## What the exercise asks
Every line from the one with "Nimiküttevõimsus" to the final line of the listing below should be repeated exactly, and only those.
[Opening Data shown section]
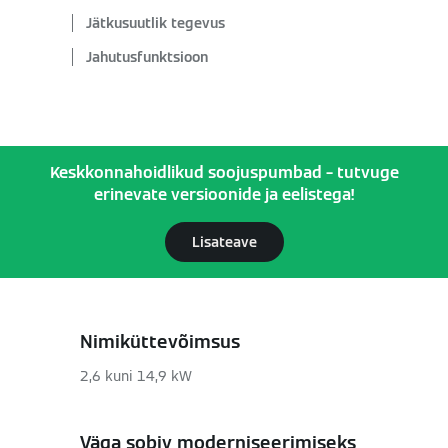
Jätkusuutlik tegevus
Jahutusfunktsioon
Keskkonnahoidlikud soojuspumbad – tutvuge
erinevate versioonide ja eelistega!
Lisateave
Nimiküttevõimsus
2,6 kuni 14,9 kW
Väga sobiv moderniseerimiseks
[Closing Data shown section]
## Exercise answer
Nimiküttevõimsus
2,6 kuni 14,9 kW
Väga sobiv moderniseerimiseks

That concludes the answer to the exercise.